The portfolios concerned then transferred their UST to Ethereum via the Wormhole Bridge. They finally traded their UST for other digital assets on Curve.

When the UST began to lose its peg, Nansen believes some investors exploited arbitrage opportunities. It was then a question of buying the asset cheaper on one protocol to sell it more expensive on another, when the latter display different prices for the same asset.

All of these factors created an infernal spiral that led to the collapse of the value of the UST.

UST, Terra, and Bitcoin: an infernal triangle as the basis of an algorithmic stablecoin

UST is an algorithmic stablecoin that is paired with LUNA, Terra’s native cryptocurrency. When the price of UST drops below 1 dollar, the mechanism that guarantees its peg to the dollar send UST to Terra. The latter returns in exchange for LUNA.

Terra burns the received UST, decreasing the supply of the stablecoin and increasing its value to $1. The supply of LUNA will on the contrary increase, since Terra issues new ones.

But what happens in the event of a massive liquidation of UST, as was the case recently? Excess LUNA emission to burn the most UST will explode the offer of LUNA at a level well above market demand. The price of LUNA is therefore in danger of collapsing – and this collapse has actually taken place.

However, a fall in the price of the LUNA also worries the holders of UST. The 2 tokens being linked, one in fact guaranteeing the value of the other. Worry can thus lead to further mass liquidations of UST – thus creating a downward spiral.
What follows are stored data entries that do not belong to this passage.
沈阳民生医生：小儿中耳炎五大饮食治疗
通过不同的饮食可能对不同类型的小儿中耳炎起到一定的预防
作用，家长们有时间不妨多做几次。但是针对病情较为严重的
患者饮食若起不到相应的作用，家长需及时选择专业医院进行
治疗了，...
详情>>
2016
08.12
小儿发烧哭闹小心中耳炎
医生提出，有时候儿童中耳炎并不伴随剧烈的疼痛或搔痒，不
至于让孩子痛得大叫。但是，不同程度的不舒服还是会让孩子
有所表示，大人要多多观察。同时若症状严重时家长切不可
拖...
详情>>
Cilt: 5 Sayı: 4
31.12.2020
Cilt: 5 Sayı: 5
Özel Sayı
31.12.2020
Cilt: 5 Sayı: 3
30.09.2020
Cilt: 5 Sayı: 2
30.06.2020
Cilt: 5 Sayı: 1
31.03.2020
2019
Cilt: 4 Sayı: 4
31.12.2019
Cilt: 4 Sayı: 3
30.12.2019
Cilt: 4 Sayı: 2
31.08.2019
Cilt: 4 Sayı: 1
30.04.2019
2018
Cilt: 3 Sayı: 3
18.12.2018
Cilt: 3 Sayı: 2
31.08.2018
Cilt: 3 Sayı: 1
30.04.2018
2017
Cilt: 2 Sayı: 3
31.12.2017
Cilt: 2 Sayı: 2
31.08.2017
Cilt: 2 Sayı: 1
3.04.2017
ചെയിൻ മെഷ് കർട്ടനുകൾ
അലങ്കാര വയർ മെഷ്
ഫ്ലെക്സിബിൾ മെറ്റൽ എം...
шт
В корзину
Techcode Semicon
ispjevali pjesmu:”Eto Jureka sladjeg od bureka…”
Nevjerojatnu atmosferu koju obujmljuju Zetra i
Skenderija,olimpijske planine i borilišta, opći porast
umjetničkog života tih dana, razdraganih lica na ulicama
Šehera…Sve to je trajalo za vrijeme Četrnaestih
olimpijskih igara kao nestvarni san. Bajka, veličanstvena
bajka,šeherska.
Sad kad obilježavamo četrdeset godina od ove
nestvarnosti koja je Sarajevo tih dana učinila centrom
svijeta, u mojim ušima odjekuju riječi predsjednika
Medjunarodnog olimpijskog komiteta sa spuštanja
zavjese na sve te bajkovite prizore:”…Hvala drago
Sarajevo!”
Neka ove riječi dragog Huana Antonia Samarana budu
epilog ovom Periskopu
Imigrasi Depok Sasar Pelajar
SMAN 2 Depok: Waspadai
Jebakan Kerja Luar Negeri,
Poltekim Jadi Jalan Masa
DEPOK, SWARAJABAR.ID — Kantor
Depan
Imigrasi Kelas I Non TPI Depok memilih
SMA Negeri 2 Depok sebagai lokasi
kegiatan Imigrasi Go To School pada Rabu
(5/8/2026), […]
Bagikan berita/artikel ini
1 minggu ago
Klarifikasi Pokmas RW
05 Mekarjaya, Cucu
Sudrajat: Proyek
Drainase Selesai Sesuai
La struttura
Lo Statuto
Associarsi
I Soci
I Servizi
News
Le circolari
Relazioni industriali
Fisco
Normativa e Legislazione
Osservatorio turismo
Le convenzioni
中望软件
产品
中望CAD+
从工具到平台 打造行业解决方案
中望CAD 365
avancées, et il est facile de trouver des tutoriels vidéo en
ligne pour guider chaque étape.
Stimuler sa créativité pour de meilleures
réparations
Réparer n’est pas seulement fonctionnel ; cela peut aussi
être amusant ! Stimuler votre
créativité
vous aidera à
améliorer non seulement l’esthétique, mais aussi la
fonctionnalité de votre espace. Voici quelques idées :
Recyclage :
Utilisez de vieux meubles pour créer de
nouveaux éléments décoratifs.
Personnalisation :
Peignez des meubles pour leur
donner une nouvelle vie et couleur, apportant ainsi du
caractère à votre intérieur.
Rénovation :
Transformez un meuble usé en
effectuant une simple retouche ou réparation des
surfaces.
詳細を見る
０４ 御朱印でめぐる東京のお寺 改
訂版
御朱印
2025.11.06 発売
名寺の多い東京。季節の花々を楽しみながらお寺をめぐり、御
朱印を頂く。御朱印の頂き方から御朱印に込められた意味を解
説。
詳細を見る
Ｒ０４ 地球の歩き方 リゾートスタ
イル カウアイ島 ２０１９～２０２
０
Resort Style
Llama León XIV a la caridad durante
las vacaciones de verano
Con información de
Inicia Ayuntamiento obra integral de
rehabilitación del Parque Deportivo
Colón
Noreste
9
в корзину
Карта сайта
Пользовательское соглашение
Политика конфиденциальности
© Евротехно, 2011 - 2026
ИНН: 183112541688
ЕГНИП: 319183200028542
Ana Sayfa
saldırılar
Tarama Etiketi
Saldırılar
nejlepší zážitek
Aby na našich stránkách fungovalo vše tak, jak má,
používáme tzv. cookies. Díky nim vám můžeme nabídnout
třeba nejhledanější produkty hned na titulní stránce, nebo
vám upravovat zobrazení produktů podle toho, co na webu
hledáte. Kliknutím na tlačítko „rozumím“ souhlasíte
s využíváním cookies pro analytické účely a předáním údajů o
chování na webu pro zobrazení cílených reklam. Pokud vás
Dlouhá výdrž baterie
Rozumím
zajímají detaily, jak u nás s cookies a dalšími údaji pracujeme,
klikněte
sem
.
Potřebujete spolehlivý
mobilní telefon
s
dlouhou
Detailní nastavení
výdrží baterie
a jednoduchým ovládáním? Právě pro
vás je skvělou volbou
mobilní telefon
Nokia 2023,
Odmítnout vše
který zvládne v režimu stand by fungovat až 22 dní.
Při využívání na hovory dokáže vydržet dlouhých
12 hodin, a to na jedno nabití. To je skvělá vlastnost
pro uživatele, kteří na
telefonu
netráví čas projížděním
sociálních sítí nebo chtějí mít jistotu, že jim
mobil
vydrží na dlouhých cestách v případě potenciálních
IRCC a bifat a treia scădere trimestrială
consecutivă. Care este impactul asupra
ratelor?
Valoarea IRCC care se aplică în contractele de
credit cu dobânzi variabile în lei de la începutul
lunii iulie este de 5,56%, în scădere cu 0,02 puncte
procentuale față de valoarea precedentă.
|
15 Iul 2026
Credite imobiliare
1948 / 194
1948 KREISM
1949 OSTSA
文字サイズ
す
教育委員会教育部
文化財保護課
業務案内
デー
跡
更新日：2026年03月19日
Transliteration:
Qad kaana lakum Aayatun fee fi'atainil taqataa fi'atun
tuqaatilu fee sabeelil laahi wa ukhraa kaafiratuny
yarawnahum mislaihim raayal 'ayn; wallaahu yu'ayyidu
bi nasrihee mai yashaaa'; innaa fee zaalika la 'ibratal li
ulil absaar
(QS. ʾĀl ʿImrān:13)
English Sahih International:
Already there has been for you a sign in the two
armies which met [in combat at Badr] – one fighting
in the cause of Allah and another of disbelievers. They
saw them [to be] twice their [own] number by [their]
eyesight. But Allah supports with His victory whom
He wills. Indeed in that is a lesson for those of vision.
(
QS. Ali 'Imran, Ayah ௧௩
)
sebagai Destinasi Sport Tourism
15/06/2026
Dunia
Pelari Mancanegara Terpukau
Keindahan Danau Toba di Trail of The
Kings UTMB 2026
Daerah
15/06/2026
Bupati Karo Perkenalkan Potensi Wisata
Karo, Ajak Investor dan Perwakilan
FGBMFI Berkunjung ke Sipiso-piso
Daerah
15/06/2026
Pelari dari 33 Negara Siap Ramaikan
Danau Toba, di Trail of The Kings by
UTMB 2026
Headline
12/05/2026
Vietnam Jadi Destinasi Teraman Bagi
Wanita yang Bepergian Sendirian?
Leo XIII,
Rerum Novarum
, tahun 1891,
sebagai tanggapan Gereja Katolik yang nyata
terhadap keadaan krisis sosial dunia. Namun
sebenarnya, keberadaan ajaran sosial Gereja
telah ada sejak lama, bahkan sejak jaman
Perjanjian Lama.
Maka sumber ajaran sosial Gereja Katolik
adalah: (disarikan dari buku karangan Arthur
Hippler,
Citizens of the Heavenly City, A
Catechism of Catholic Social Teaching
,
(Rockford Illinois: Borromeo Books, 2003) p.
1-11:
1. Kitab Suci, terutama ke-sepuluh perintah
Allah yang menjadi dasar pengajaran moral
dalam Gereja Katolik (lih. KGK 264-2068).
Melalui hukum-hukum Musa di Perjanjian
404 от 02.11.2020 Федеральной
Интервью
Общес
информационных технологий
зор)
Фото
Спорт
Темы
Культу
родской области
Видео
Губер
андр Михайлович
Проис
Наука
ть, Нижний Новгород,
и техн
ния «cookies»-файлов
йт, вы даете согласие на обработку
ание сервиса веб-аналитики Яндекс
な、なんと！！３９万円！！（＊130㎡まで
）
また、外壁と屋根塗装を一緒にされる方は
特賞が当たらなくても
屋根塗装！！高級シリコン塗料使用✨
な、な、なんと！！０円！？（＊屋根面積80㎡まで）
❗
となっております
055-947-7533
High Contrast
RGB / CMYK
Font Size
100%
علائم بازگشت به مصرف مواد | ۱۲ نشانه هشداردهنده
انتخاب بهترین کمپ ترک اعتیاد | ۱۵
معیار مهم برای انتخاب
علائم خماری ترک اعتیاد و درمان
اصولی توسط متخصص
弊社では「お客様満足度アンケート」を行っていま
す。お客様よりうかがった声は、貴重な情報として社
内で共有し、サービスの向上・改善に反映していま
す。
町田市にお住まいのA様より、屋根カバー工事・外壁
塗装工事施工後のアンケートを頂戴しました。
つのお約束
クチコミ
To avoid such a scenario, the Luna Foundation Guard must protect the parity of the UST with the dollar. It can intervene in buying back the USTs massively sold. The Foundation has a reserve of bitcoin (BTC) that it can sell to buy these USTs.

However, by selling a large quantity of bitcoins, the Luna Foundation Guard exerts strong downward pressure on them. She decreases so the value of its own reserves remaining bitcoins.

The fall in the price of Bitcoin then put the Foundation in theinability to redeem enough UST liquidated en masse to rebalance the price of the stablecoin – to avoid UST burns which, in return, lead to a fall in the LUNA and which fuels the spiral described above.

Nansen also specified that the Luna Foundation Guard had indeed tried to “remove” the significant amount of UST sold by the 7 wallets.

However, the Foundation simply could not absorb them all given the size of the liquidation. The fall in the price of Bitcoin paradoxically due to the sale of BTC reserves in an attempt to save the UST did not help the foundation.

Terra rises from its ashes with a new blockchain and a LUNA 2.0 airdrop. Have the project and other stablecoin issuers learned the right lessons from this earthquake that shook the crypto industry?